# Automorphism group of separable closure

Let $k$ be a field and $k_s$ its separable closure. I would like to understand why $\mathrm{Aut}_k(k_s)$ is an inverse limit of the groups $\mathrm{Gal}(L/k)$, where $L$ is a finite Galois extension of $k$.
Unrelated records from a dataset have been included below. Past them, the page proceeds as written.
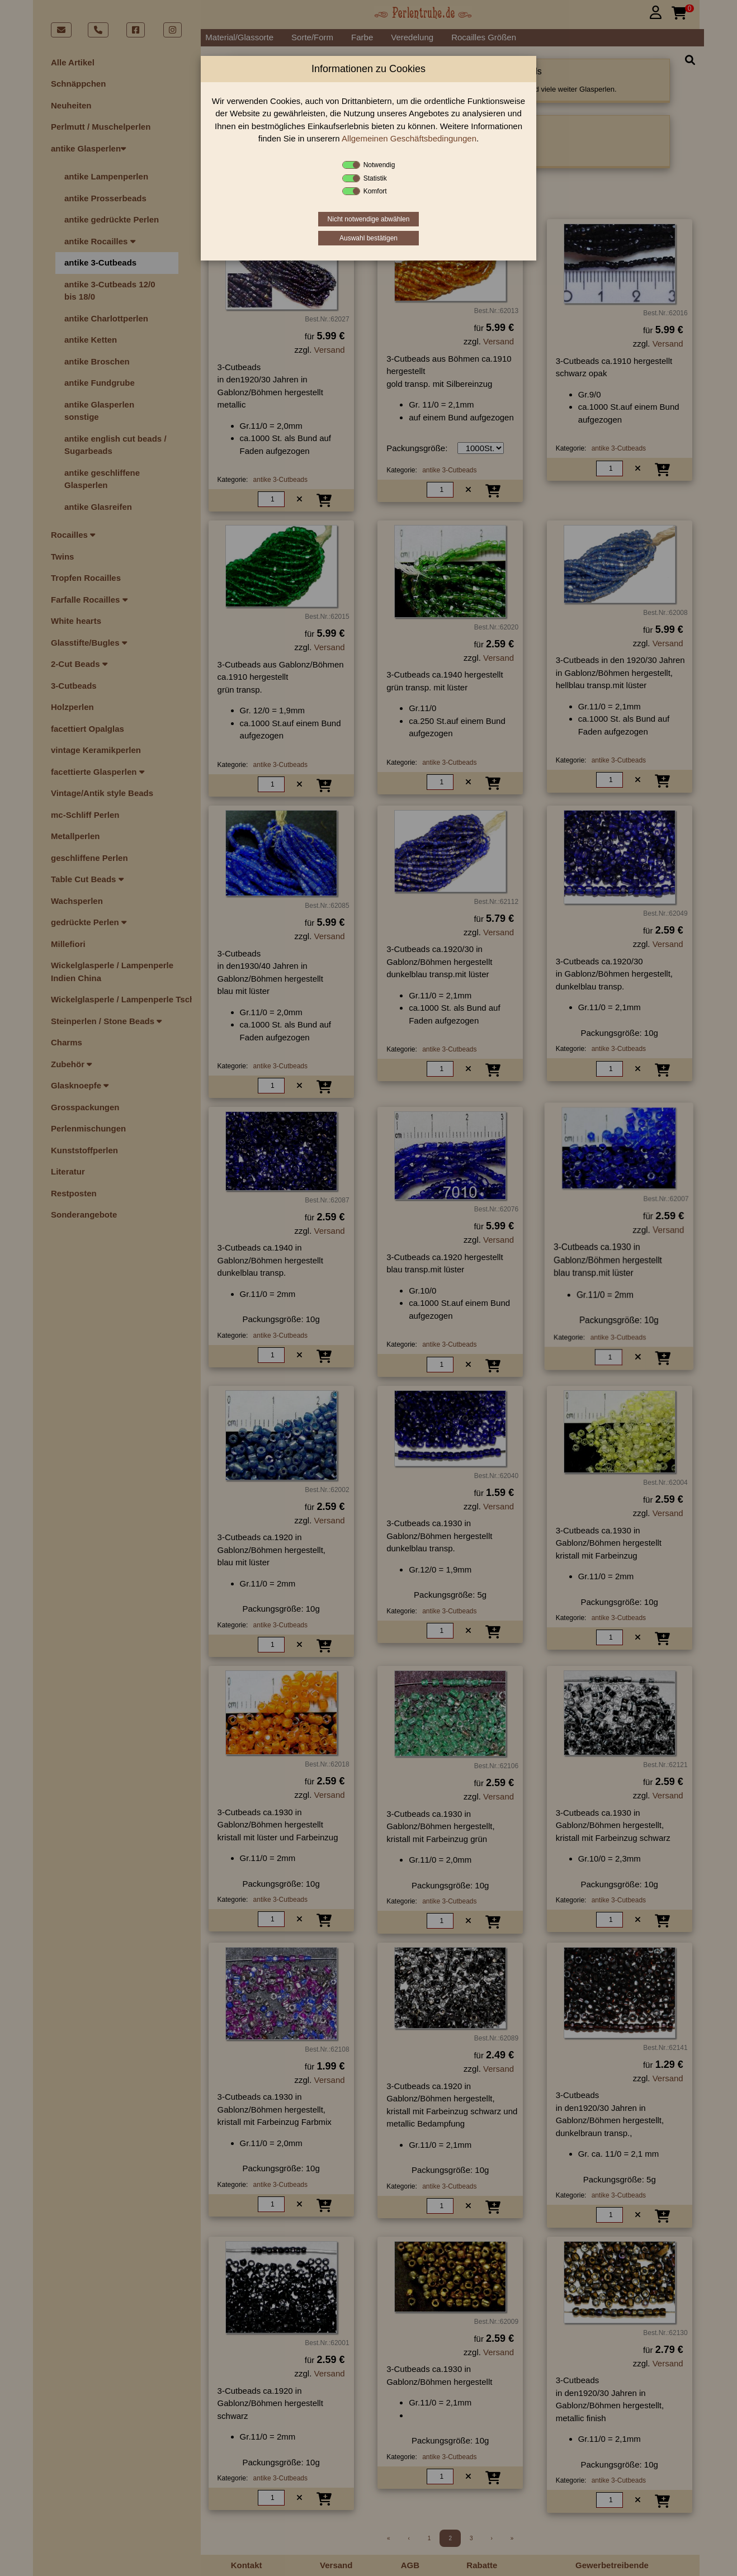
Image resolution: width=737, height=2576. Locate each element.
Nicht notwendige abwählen (369, 219)
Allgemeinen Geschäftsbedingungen (409, 138)
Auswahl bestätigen (368, 238)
The proof says that every automorphism of $k_s$ fix each finite Galois extension of $k$. Why is this true? How do I conclude the result then?

Thanks!

• This is really the definitions. If $\sigma \in Gal(k_s/k)$ then $\sigma(k(\alpha)) = k(\sigma(\alpha))$ where $\alpha,\sigma(\alpha)$ have the same minimal polynomial $f \in k[x]$. If $\alpha \in L$ and $L/k$ is Galois then $f$ splits completely in $L$, and since $f$ has at most $\deg(f)$ roots in the field $k_s$, those are all in $L$ and $\sigma(\alpha) \in L$ ie. $\sigma|_L \in Aut(L)$. – reuns Oct 17 '17 at 0:48

The point is that an element $\sigma \in \mathrm{Aut}_k(k_s)$ is determined by what it does to elements $\alpha\in k_s$. Now you know that each such $\alpha$ is separable and algebraic so that the extension $k(\alpha)$ is a finite separable extension. So the element $\sigma$ is really determined by it's restriction to all the finite separable extensions $k(\alpha)/k$ and these have to be compatible, i.e. if $k\subseteq K\subseteq L$, then $(\sigma|_{L})|_{K}$ needs to be the same as $\sigma|_{K}$. Conversely any such compatible system of $\{\sigma_K\}$ with $\sigma_K \in \mathrm{Aut}_k(K)$ for $K$ ranging over the finite separable extensions of $k$, will together determine an element in $\mathrm{Aut}_k(k_s)$ (This is just an application of Zorn's lemma)
If you now see the definition of inverse limit, you will see that we have proven that $$\mathrm{Aut}_k(k_s) = \varprojlim_{K/k \text{ fin } \text{sep}} \mathrm{Aut}_k(K)$$ where the limit is taken over the directed system of finite separable extensions of $k$ ordered by inclusion.